By this time I assume you’ve figured out that I’m talking around the concept of stressors. Stressors are things on which you have to expend care calories; once you’re out of care calories you start experiencing stress. Stress is bad. Read the article on the link if you don’t believe me.
Part of the key to surviving in the modern world, both in the gross physical sense and in the mental sense, is to manage stress effectively. Remember the discussion back in #1 about the power of words to nail down concepts? Well, “care calories” are an example of that. I’m using those words to provide the mental structure to manage stress. Because once you have a concept label for a phenomenon, you can start deliberately tracking instances of it.
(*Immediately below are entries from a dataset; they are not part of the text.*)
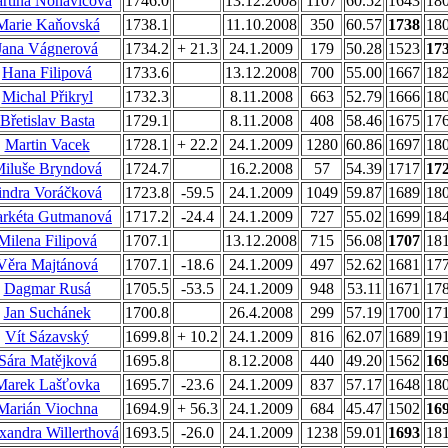
rtina Nohavicová
1746.0
13.12.2008
1107
60.52
1643
18
Marie Kaňovská
1738.1
11.10.2008
350
60.57
1738
18
Jana Vágnerová
1734.2
+ 21.3
24.1.2009
179
50.28
1523
17
Hana Filipová
1733.6
13.12.2008
700
55.00
1667
18
Michal Přikryl
1732.3
8.11.2008
663
52.79
1666
18
Břetislav Basta
1729.1
8.11.2008
408
58.46
1675
17
Martin Vacek
1728.1
+ 22.2
24.1.2009
1280
60.86
1697
18
iluše Bryndová
1724.7
16.2.2008
57
54.39
1717
17
indra Voráčková
1723.8
-59.5
24.1.2009
1049
59.87
1689
18
rkéta Gutmanová
1717.2
-24.4
24.1.2009
727
55.02
1699
18
Milena Filipová
1707.1
13.12.2008
715
56.08
1707
18
Věra Majtánová
1707.1
-18.6
24.1.2009
497
52.62
1681
17
Dagmar Rusá
1705.5
-53.5
24.1.2009
948
53.11
1671
17
Jan Suchánek
1700.8
26.4.2008
299
57.19
1700
17
Vít Sázavský
1699.8
+ 10.2
24.1.2009
816
62.07
1689
19
Sára Matějková
1695.8
8.12.2008
440
49.20
1562
16
Marek Lašťovka
1695.7
-23.6
24.1.2009
837
57.17
1648
18
Marián Viochna
1694.9
+ 56.3
24.1.2009
684
45.47
1502
16
xandra Willerthová
1693.5
-26.0
24.1.2009
1238
59.01
1693
18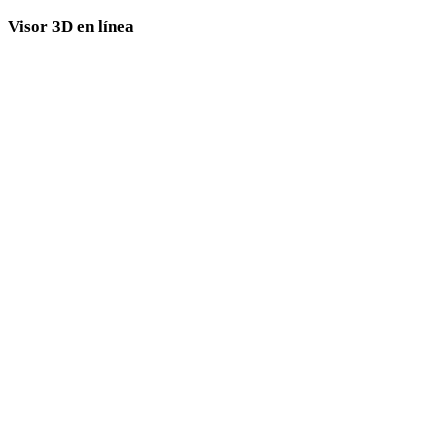
Visor 3D en línea
Ocho visores relacionados fijos seleccionados para esta página de conversión.
Visor DAE
Visor 3DS
Visor 3DM
Visor 3MF
Visor PLY
Visor GLB
Visor USDZ
Visor GLTF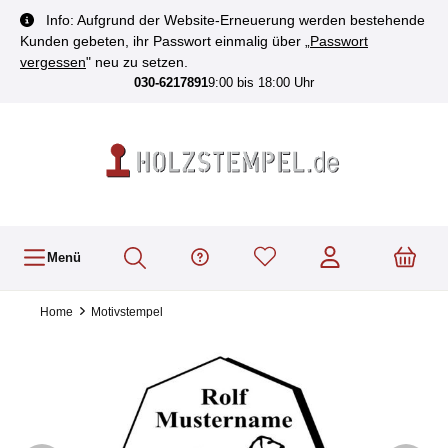
inhalt springen
Info: Aufgrund der Website-Erneuerung werden bestehende
Kunden gebeten, ihr Passwort einmalig über „
Passwort
vergessen
" neu zu setzen.
030-6217891
9:00 bis 18:00 Uhr
Menü
Home
Motivstempel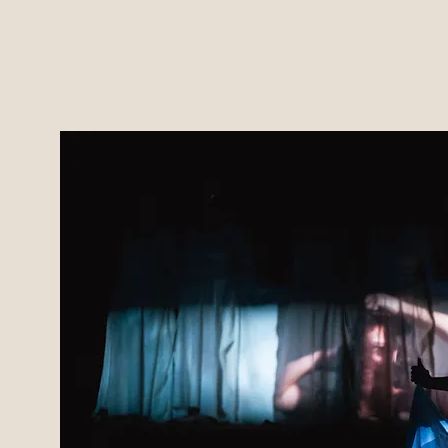
"Mijn werk beweegt tussen muziek, stem,
verstilling en collectieve beleving. Vanuit ee
diepe verbondenheid met natuur, ruimte en
culturele ontmoeting creëer ik projecten
waarin klank niet alleen gehoord, maar ook
ervaren mag worden.
Als zangeres, componist, vocal coach en
artistiek leider onderzoek ik hoe stem kan
verbinden, openen en verdiepen. Van intiem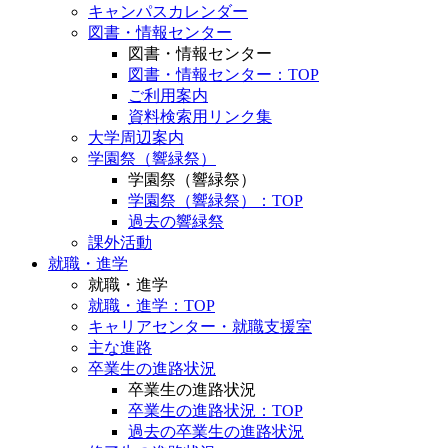
キャンパスカレンダー
図書・情報センター
図書・情報センター
図書・情報センター：TOP
ご利用案内
資料検索用リンク集
大学周辺案内
学園祭（響緑祭）
学園祭（響緑祭）
学園祭（響緑祭）：TOP
過去の響緑祭
課外活動
就職・進学
就職・進学
就職・進学：TOP
キャリアセンター・就職支援室
主な進路
卒業生の進路状況
卒業生の進路状況
卒業生の進路状況：TOP
過去の卒業生の進路状況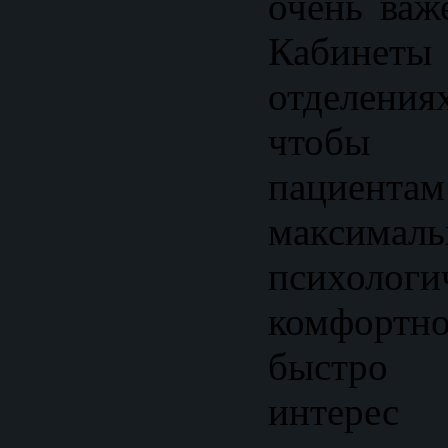
очень важ
Кабине
отделения
чтобы
пацие
максималь
психологи
комфортно
быстро 
интере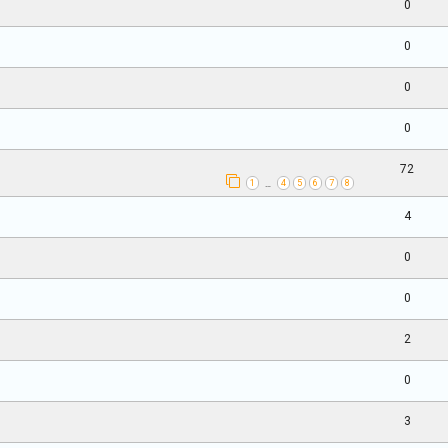
0
0
0
0
72
1
4
5
6
7
8
…
4
0
0
2
0
3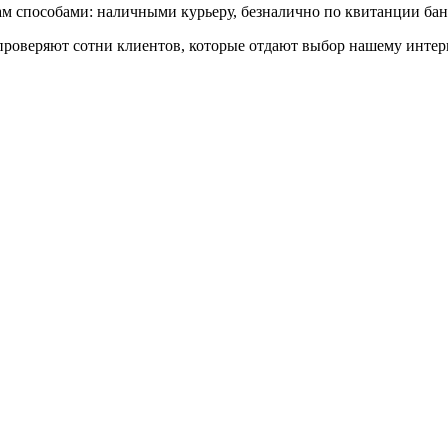
 способами: наличными курьеру, безналично по квитанции банк
роверяют сотни клиентов, которые отдают выбор нашему интерн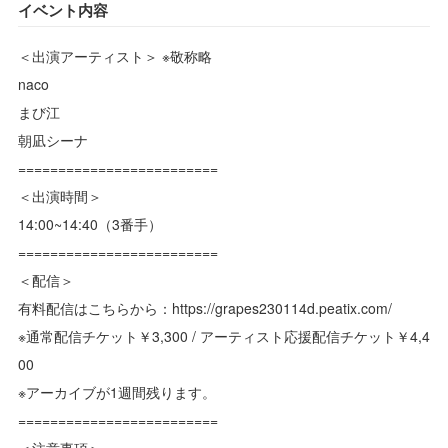
イベント内容
＜出演アーティスト＞ ※敬称略
naco
まび江
朝凪シーナ
=========================
＜出演時間＞
14:00~14:40（3番手）
=========================
＜配信＞
有料配信はこちらから：https://grapes230114d.peatix.com/
※通常配信チケット￥3,300 / アーティスト応援配信チケット￥4,4
00
※アーカイブが1週間残ります。
=========================
＜注意事項＞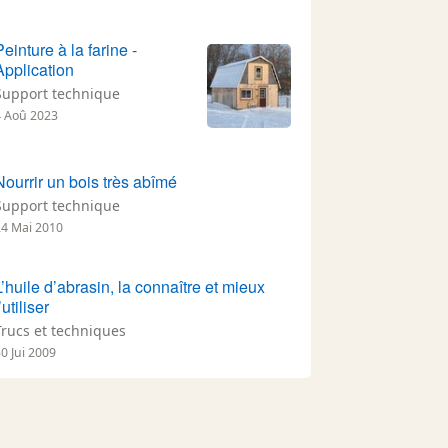
Peinture à la farine -
Application
Support technique
4 Aoû 2023
Nourrir un bois très abîmé
Support technique
24 Mai 2010
L’huile d’abrasin, la connaître et mieux
’utiliser
Trucs et techniques
0 Jui 2009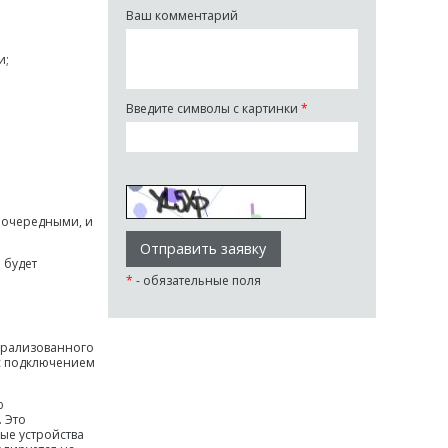
Ваш комментарий
и;
Введите символы с картинки
*
оочередными, и
 будет
*
- обязательные поля
нтрализованного
 с подключением
ю
 Это
ые устройства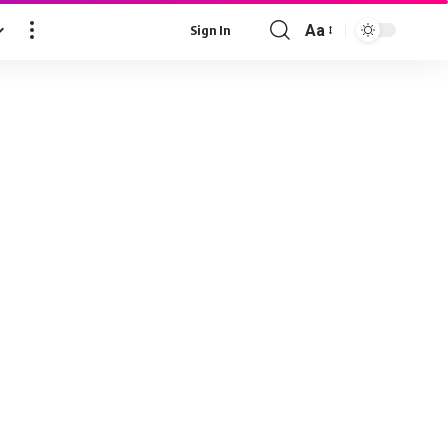
Aa
Sign In
Font
Resizer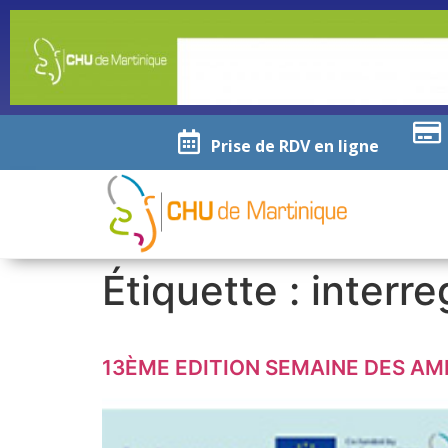
Prise de RDV en ligne
Étiquette :
interre
13ÈME EDITION SEMAINE DES AMÉ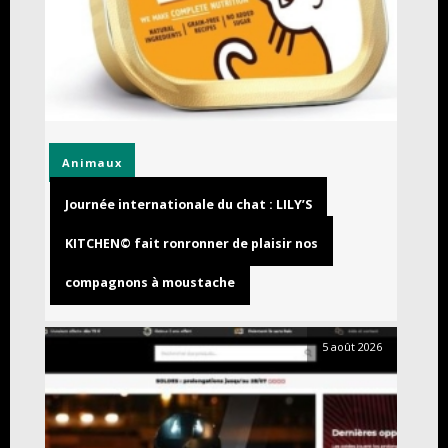
Animaux
Journée internationale du chat : LILY’S
KITCHEN© fait ronronner de plaisir nos
compagnons à moustache
5 août 2026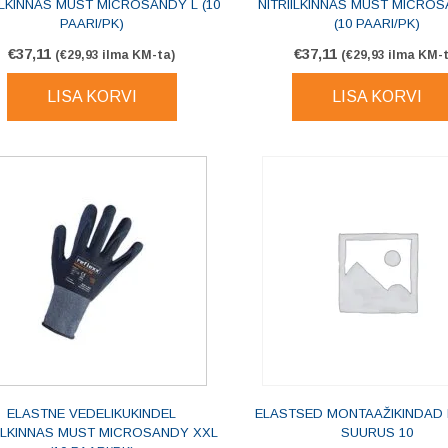
ILKINNAS MUST MICROSANDY L (10
NITRIILKINNAS MUST MICRO
PAARI/PK)
(10 PAARI/PK)
€
37,11
€
37,11
(
€
29,93
ilma KM-ta)
(
€
29,93
ilma KM-t
LISA KORVI
LISA KORVI
ELASTNE VEDELIKUKINDEL
ELASTSED MONTAAŽIKINDAD H
IILKINNAS MUST MICROSANDY XXL
SUURUS 10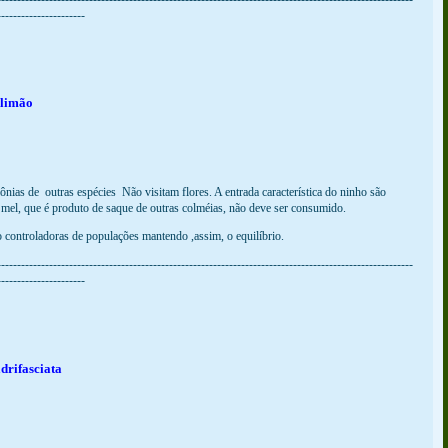
----------------------
 limão
ônias de outras espécies Não visitam flores. A entrada característica do ninho são
 mel, que é produto de saque de outras colméias, não deve ser consumido.
controladoras de populações mantendo ,assim, o equilíbrio.
--------------------------------------------------------------------------------------------------------
----------------------
drifasciata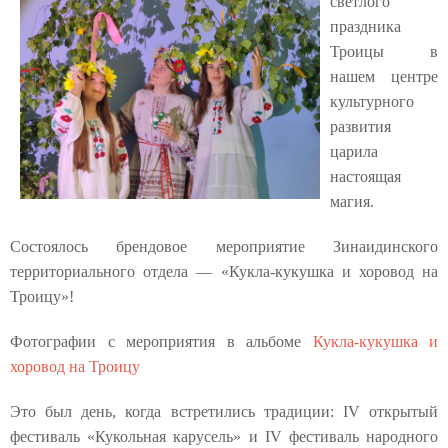
светлого
праздника
Троицы в
нашем центре
культурного
развития
царила
настоящая
магия.
Состоялось брендовое мероприятие Зинаидинского
территориального отдела — «Кукла-кукушка и хоровод на
Троицу»!
Фотографии с мероприятия в альбоме
Кукла-кукушка и
хоровод на Троицу
Это был день, когда встретились традиции: IV открытый
фестиваль «Кукольная карусель» и IV фестиваль народного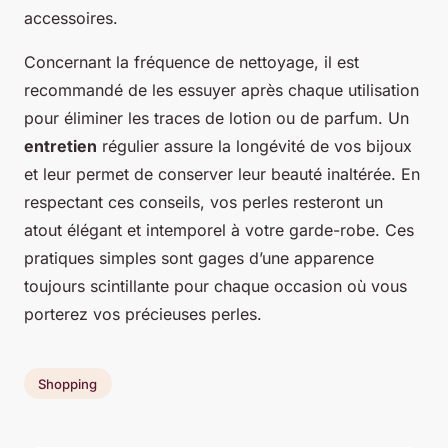
accessoires.
Concernant la fréquence de nettoyage, il est
recommandé de les essuyer après chaque utilisation
pour éliminer les traces de lotion ou de parfum. Un
entretien
régulier assure la longévité de vos bijoux
et leur permet de conserver leur beauté inaltérée. En
respectant ces conseils, vos perles resteront un
atout élégant et intemporel à votre garde-robe. Ces
pratiques simples sont gages d’une apparence
toujours scintillante pour chaque occasion où vous
porterez vos précieuses perles.
Shopping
This can be done in a mindful way by simply going through your daily life and keeping track of which things stress you. Write those things down. Then make a note when you get to the “I can’t even” stage each day (if you get there at all — it’s fine if you don’t on any given day). Do that for a few days. Then look at your notes and see what happened. In all likelihood, you’re going to have a few days every week when you hit the “fuck it” button and make a note that you just can’t even anymore. Congratulations; you’ve found your care calorie limit.¹
Now you’re armed with information, and you can start planning accordingly. If your kid throwing a fit is the final straw after a stressful day, that means you need to find time during the day to de-stress, because, let’s be honest, your kid is probably going to keep throwing fits for a while. If you’ve hit your care calorie limit on the day when you were going to ask your boss for that raise, maybe put that conversation off for a day. Your boss will still be there in the morning.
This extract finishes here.